Turbos work very well when you have your foot on the power. When your not on it, the pressure builds up and has no where to go. So it will either force its way past the butterfly, split hoses on the system or build up back pressure and slow the turbine. This means it takes longer to spool back up. So a valve is fitted in the inlet called a dump valve this dumps this pressure making the turbo run better.

Turbo Timers
With turbos running at over 100,000rpm it takes a while for the compressor to stop spinning. Early turbos were lubricated with a oil feed which stopped when the engine was switched off which meant the turbos internals where un-lubricated. So turbo timers where brought in so keep the car running for a few minutes after u leave it to allow the turbo to slow down.

Camshafts & Pulleys

Hi-lift camshafts are a good power mod, as they open the valve more and for longer to allow more air/fuel in and gasses out. This increases the amount of mixture the engine can burn and how fast it can do it. They normaly come as a kit with things such as valves springs etc.
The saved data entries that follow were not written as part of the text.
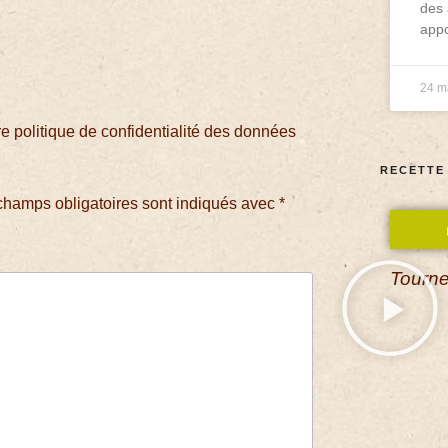
des 
appo
24 m
 politique de confidentialité des données
RECETTE
champs obligatoires sont indiqués avec
*
Tourne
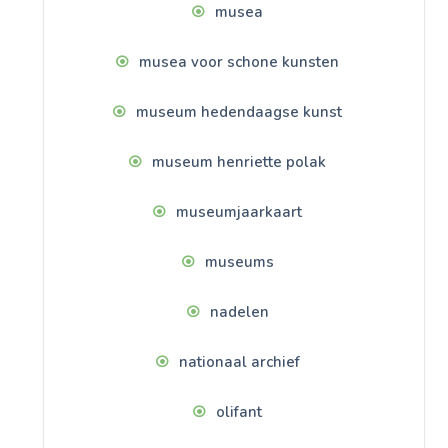
musea
musea voor schone kunsten
museum hedendaagse kunst
museum henriette polak
museumjaarkaart
museums
nadelen
nationaal archief
olifant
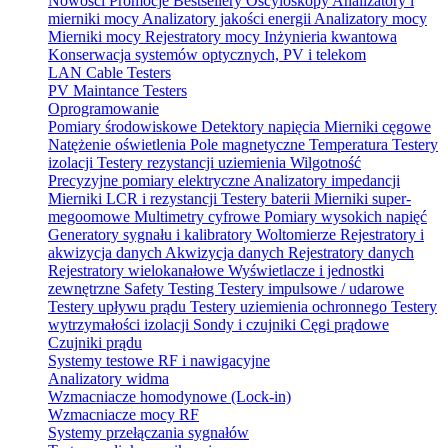
Nowości
Promocje
Bestsellery
Oscyloskopy
Analizatory i
mierniki mocy
Analizatory jakości energii
Analizatory mocy
Mierniki mocy
Rejestratory mocy
Inżynieria kwantowa
Konserwacja systemów optycznych, PV i telekom
LAN Cable Testers
PV Maintance Testers
Oprogramowanie
Pomiary środowiskowe
Detektory napięcia
Mierniki cęgowe
Natężenie oświetlenia
Pole magnetyczne
Temperatura
Testery
izolacji
Testery rezystancji uziemienia
Wilgotność
Precyzyjne pomiary elektryczne
Analizatory impedancji
Mierniki LCR i rezystancji
Testery baterii
Mierniki super-
megoomowe
Multimetry cyfrowe
Pomiary wysokich napięć
Generatory sygnału i kalibratory
Woltomierze
Rejestratory i
akwizycja danych
Akwizycja danych
Rejestratory danych
Rejestratory wielokanałowe
Wyświetlacze i jednostki
zewnętrzne
Safety Testing
Testery impulsowe / udarowe
Testery upływu prądu
Testery uziemienia ochronnego
Testery
wytrzymałości izolacji
Sondy i czujniki
Cęgi prądowe
Czujniki prądu
Systemy testowe RF i nawigacyjne
Analizatory widma
Wzmacniacze homodynowe (Lock‑in)
Wzmacniacze mocy RF
Systemy przełączania sygnałów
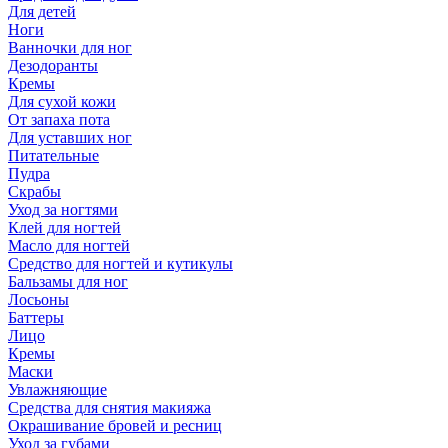
Для детей
Ноги
Ванночки для ног
Дезодоранты
Кремы
Для сухой кожи
От запаха пота
Для уставших ног
Питательные
Пудра
Скрабы
Уход за ногтями
Клей для ногтей
Масло для ногтей
Средство для ногтей и кутикулы
Бальзамы для ног
Лосьоны
Баттеры
Лицо
Кремы
Маски
Увлажняющие
Средства для снятия макияжа
Окрашивание бровей и ресниц
Уход за губами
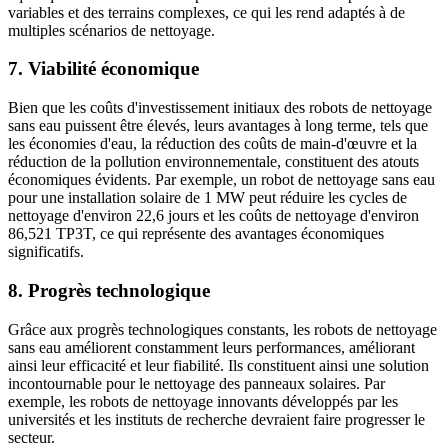
variables et des terrains complexes, ce qui les rend adaptés à de
multiples scénarios de nettoyage.
7. Viabilité économique
Bien que les coûts d'investissement initiaux des robots de nettoyage
sans eau puissent être élevés, leurs avantages à long terme, tels que
les économies d'eau, la réduction des coûts de main-d'œuvre et la
réduction de la pollution environnementale, constituent des atouts
économiques évidents. Par exemple, un robot de nettoyage sans eau
pour une installation solaire de 1 MW peut réduire les cycles de
nettoyage d'environ 22,6 jours et les coûts de nettoyage d'environ
86,521 TP3T, ce qui représente des avantages économiques
significatifs.
8. Progrès technologique
Grâce aux progrès technologiques constants, les robots de nettoyage
sans eau améliorent constamment leurs performances, améliorant
ainsi leur efficacité et leur fiabilité. Ils constituent ainsi une solution
incontournable pour le nettoyage des panneaux solaires. Par
exemple, les robots de nettoyage innovants développés par les
universités et les instituts de recherche devraient faire progresser le
secteur.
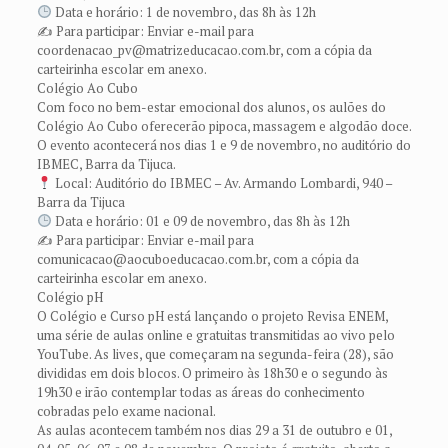
Data e horário: 1 de novembro, das 8h às 12h
✍️ Para participar: Enviar e-mail para
coordenacao_pv@matrizeducacao.com.br, com a cópia da
carteirinha escolar em anexo.
Colégio Ao Cubo
Com foco no bem-estar emocional dos alunos, os aulões do
Colégio Ao Cubo oferecerão pipoca, massagem e algodão doce.
O evento acontecerá nos dias 1 e 9 de novembro, no auditório do
IBMEC, Barra da Tijuca.
Local: Auditório do IBMEC – Av. Armando Lombardi, 940 –
Barra da Tijuca
Data e horário: 01 e 09 de novembro, das 8h às 12h
✍️ Para participar: Enviar e-mail para
comunicacao@aocuboeducacao.com.br, com a cópia da
carteirinha escolar em anexo.
Colégio pH
O Colégio e Curso pH está lançando o projeto Revisa ENEM,
uma série de aulas online e gratuitas transmitidas ao vivo pelo
YouTube. As lives, que começaram na segunda-feira (28), são
divididas em dois blocos. O primeiro às 18h30 e o segundo às
19h30 e irão contemplar todas as áreas do conhecimento
cobradas pelo exame nacional.
As aulas acontecem também nos dias 29 a 31 de outubro e 01,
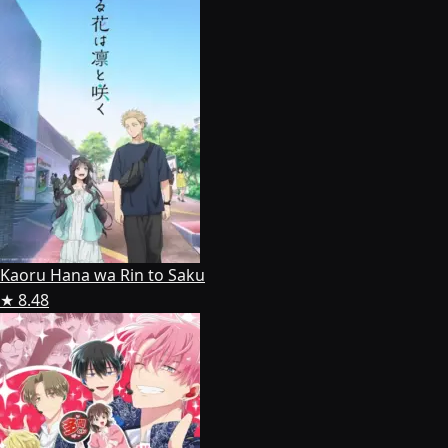
Kaoru Hana wa Rin to Saku
★ 8.48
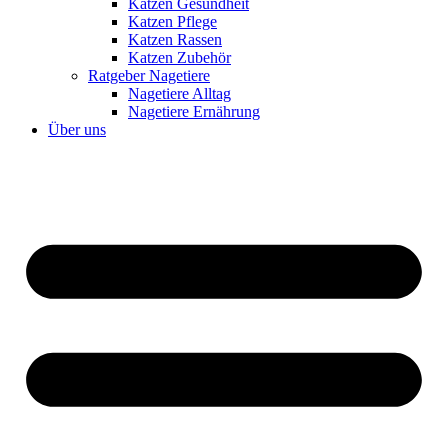
Katzen Gesundheit
Katzen Pflege
Katzen Rassen
Katzen Zubehör
Ratgeber Nagetiere
Nagetiere Alltag
Nagetiere Ernährung
Über uns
Some kits on High performance cars require alot more work. vernier pulleys are adjustable pulleys to adjust cam timing. They can give power gains when set correct.

Diesel Tuning
There are many alterations you can do to a diesel engine to increase power. Diesel engines run lean to reduce smoke. Adding more fuel will give you more power till the point where it increases the smoke and heat and no increase in power. Uprating the turbo is one of the best ways to get more fuel/air into the engine, itsnot as simple as turning the boost up tho. Has to be done carefully to stop dreaded black smoke and emmisions. Mechanical injections pumps found on older engines where easy to tune, most where screw type adjustment again just turning them up until smoke appears. Remaps and Tuning boxes are by far the most common way of getting more power from a Ci engine. They are mapped to suit the individual car just like on a petrol and give a very noticeable return in power and torque
------------------------------
Chassis
The OE suspension on a car is designed for passenger comfort. So most people "lower" there cars to get better handling and road stance.
Lowering springs are the simplist form of getting better handling out the car. Matched with OE dampers they will drop the car by up to 60mm dependant on design. Damper and Spring kits are exactly that. Dampers designed to work with the springs, they will give better overall handling over just lowering the car and better peice of mind for some people. Coil-overs are the best option. They can be adjusted so you can set the stiffness ride height etc.

Anti-roll bars.

Almost every car is fitted with an anti roll bar. The ARB is a torsioning spring and connects the left and right wheels together through a drop link either side of the car. Its designed to reduce body roll in corners. A stiffer ARB will promote understeer while a stiffer rear ARB will promote oversteer.

Poly Bushes

If ultimate suspension response and feel are important to you then a set of polyurthane bushes will transform the feel of your car. They are alot siffer than OE bushes and offer greater feel and vehicle handling.

Brake Upgrades

If your finding the pedal response isnt what you wanted a cheap upgrade is some DOT5 Fluid, its the best you can get and you will feel a big difference in the pedal. But make sure you system can handle it before you put it in. Also braided brake hoses will give you better feel as it reduces buldging under heavy braking. Pads are the next cheapest option in upgrading. A decent set of pads will improve brakes alot. The new materials designed for performance pads is alot better than OE pads. Dont go for track pads, as they dont work well from cold so a tootle round town wont get them hot enough to operate correct. harder pads will wear standard discs alot quicker so its best to upgrade these to. OE discs do the job on most cars, but performance discs work alot better at disipating heat, they reduce stopping distances and also look very good. Bedding in, its important as you dont want to shell out £300 on a set of brakes to warp them by not bedding them in correct. its no good sticking them on, booting it slamming them on as they wont work. A few hundred miles of gentle driving will get rid of any surface grease/film on the pads and dics. And reduces the risk of warping them.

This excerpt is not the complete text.